Jollemanhof 14 Postbus 19606 1000 GP Amsterdam T 020 555 36 66 F 020 555 36 99
[email protected] www.bna.nl
Thema’s discussie Het tweede onderdeel van het programma betrof een plenair gesprek over onder meer de karakteristieken van het huidige gebied, de relatie met het Groene Hart en de beoogde ontwikkeling. Wat is wenselijk en wat niet? Wat is mogelijk en wat niet? Hoe kan wonen in een ‘groenblauwe’ omgeving garant staan voor een passende overgang van en naar het Groene Hart? Wat kan gezegd worden over beoogde kwaliteiten en vooral ambities? Hoe hoog wordt de lat gelegd en door wie? En wie bewaakt de uitgangspunten? Het plenaire gesprek stond onder leiding van Gabriël Verheggen, regiocoördinator BNA Regio Noordwest/Centrum.
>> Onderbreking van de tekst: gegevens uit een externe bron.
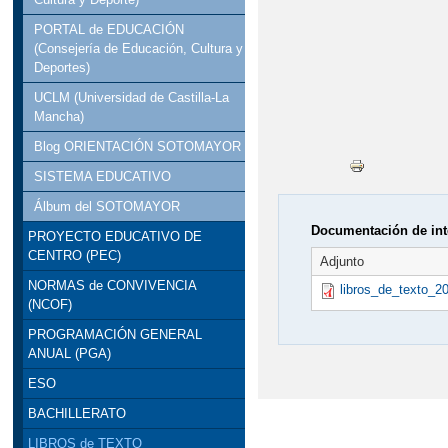
PORTAL de EDUCACIÓN
(Consejería de Educación, Cultura y
Deportes)
UCLM (Universidad de Castilla-La
Mancha)
Blog ORIENTACIÓN SOTOMAYOR
SISTEMA EDUCATIVO
Álbum del SOTOMAYOR
Documentación de int
PROYECTO EDUCATIVO DE
CENTRO (PEC)
Adjunto
NORMAS de CONVIVENCIA
libros_de_texto_2
(NCOF)
PROGRAMACIÓN GENERAL
ANUAL (PGA)
ESO
BACHILLERATO
LIBROS de TEXTO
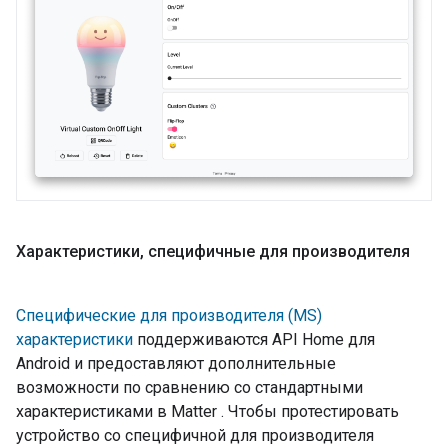
Характеристики
,
специфичные для производителя
Специфические для производителя (MS)
характеристики
поддерживаются API Home для
Android и предоставляют дополнительные
возможности по сравнению со стандартными
характеристиками в
Matter
. Чтобы протестировать
устройство со специфичной для производителя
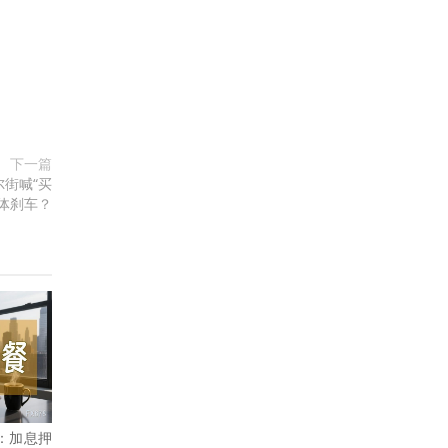
下一篇
街喊“买
体刹车？
：加息押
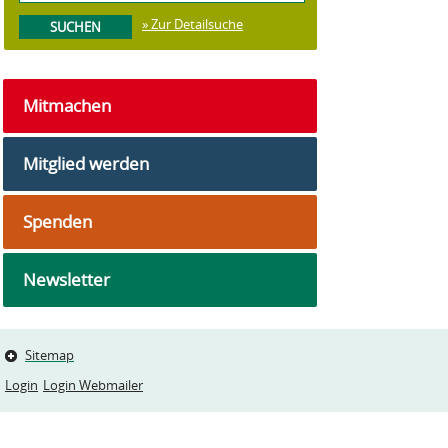
» Zur Detailsuche
Mitmachen
Mitglied werden
Spenden
Newsletter
Sitemap
Login
Login Webmailer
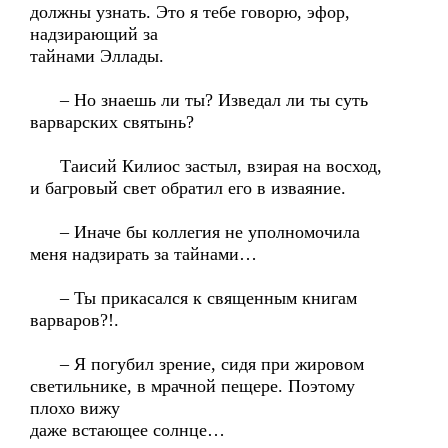
должны узнать. Это я тебе говорю, эфор,
надзирающий за
тайнами Эллады.
– Но знаешь ли ты? Изведал ли ты суть
варварских святынь?
Таисий Килиос застыл, взирая на восход,
и багровый свет обратил его в изваяние.
– Иначе бы коллегия не уполномочила
меня надзирать за тайнами…
– Ты прикасался к священным книгам
варваров?!.
– Я погубил зрение, сидя при жировом
светильнике, в мрачной пещере. Поэтому
плохо вижу
даже встающее солнце…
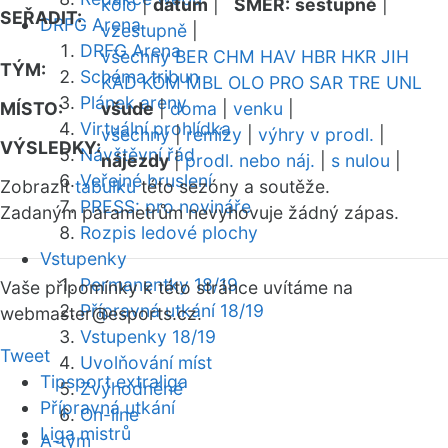
kolo
|
datum
|
SMĚR:
sestupně
|
SEŘADIT:
DRFG Arena
vzestupně
|
DRFG Arena
všechny
BER
CHM
HAV
HBR
HKR
JIH
TÝM:
Schéma tribun
KAD
KOM
MBL
OLO
PRO
SAR
TRE
UNL
Plánek areny
MÍSTO:
všude
|
doma
|
venku
|
Virtuální prohlídka
všechny
|
remízy
|
výhry v prodl.
|
VÝSLEDKY:
Návštěvní řád
nájezdy
|
prodl. nebo náj.
|
s nulou
|
Veřejné bruslení
Zobrazit
tabulku
této sezóny a soutěže.
PRESS: pro novináře
Zadaným parametrům nevyhovuje žádný zápas.
Rozpis ledové plochy
Vstupenky
Permanentky 18/19
Vaše připomínky k této stránce uvítáme na
Přípravná utkání 18/19
webmaster
@esports.cz.
Vstupenky 18/19
Tweet
Uvolňování míst
Tipsport extraliga
Zvýhodněné
Přípravná utkání
On-line
Liga mistrů
A-tým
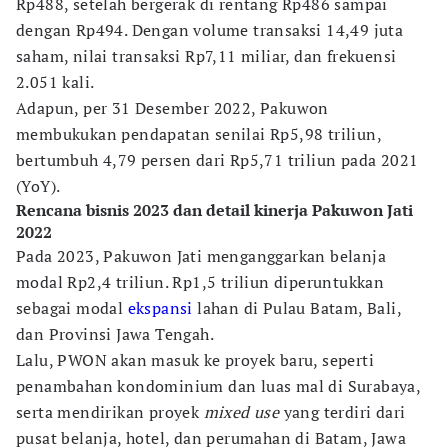
Rp488, setelah bergerak di rentang Rp486 sampai
dengan Rp494. Dengan volume transaksi 14,49 juta
saham, nilai transaksi Rp7,11 miliar, dan frekuensi
2.051 kali.
Adapun, per 31 Desember 2022, Pakuwon
membukukan pendapatan senilai Rp5,98 triliun,
bertumbuh 4,79 persen dari Rp5,71 triliun pada 2021
(YoY).
Rencana bisnis 2023 dan detail kinerja Pakuwon Jati
2022
Pada 2023, Pakuwon Jati menganggarkan belanja
modal Rp2,4 triliun. Rp1,5 triliun diperuntukkan
sebagai modal
ekspansi
lahan di Pulau Batam, Bali,
dan Provinsi Jawa Tengah.
Lalu, PWON akan masuk ke proyek baru, seperti
penambahan kondominium dan luas mal di Surabaya,
serta mendirikan proyek
mixed use
yang terdiri dari
pusat belanja, hotel, dan perumahan di Batam, Jawa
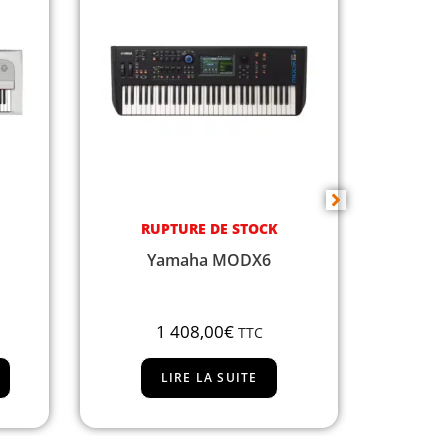
RUPTURE DE STOCK
DISPON
Yamaha MODX7
Yamaha
1 728,00
€
TTC
LIRE LA SUITE
AJ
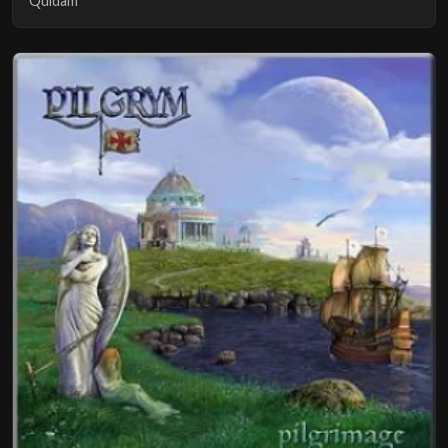
Quidam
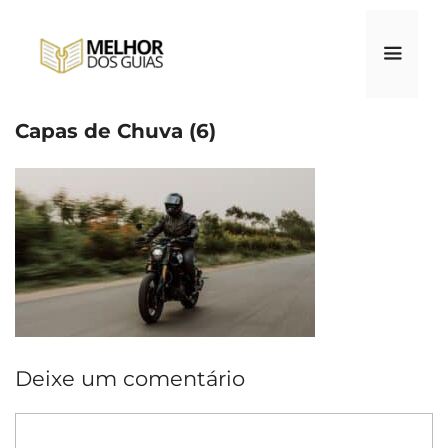
Pular
para
o
conteúdo
Capas de Chuva (6)
Menu
Deixe um comentário
Comentário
Ten behoeve van dit gesprek (discussie) werden de genodigden schriftelijk gevraagd welke specifieke thema’s of onderwerpen aan de orde gesteld dienden te worden. Vervolgens werd de discussie op basis hiervan gestructureerd door vier thema’s centraal te stellen, te weten: a. bestaande ruimtelijke kwaliteit, b. proces, c. betekenis transformatie, en d. nieuwe (ruimtelijke) kwaliteiten. Na de korte busexcursie en voorafgaand aan de discussie konden de deelnemers vier vragen hierover kort en bondig schriftelijk beantwoorden en deze op een bord plakken. De inbreng en antwoorden van de andere deelnemers kon vervolgens becommentarieerd worden door een groen (‘mee eens’) of een rood (‘mee oneens’) stickertje te plakken. De te voeren discussie werd met name gevoed door die antwoorden te bespreken die op grond van de stickertjes het meest contrasterend waren (veel groen én veel rood). De vier te beantwoorden vragen waren: - Welke bestaande ruimtelijke kwaliteit van polder Rijnenburg moet een doorslaggevende Rol spelen bij de transformatie? - Geef een korte statement van de gewenste procesaanpak van de transformatie van polder Rijnenburg in maximaal 12 woorden. - Welke kansen biedt ‘Rijnenburg’ voor Utrecht/ randstad en welke kansen voor het Groene Hart? - Welke nieuw toe te voegen elementen mag in Rijnenburg van na de transformatie niet ontbreken? (deelnemers is vooraf gevraagd hier een afbeelding van mee te nemen) Verslag (hoofdlijnen)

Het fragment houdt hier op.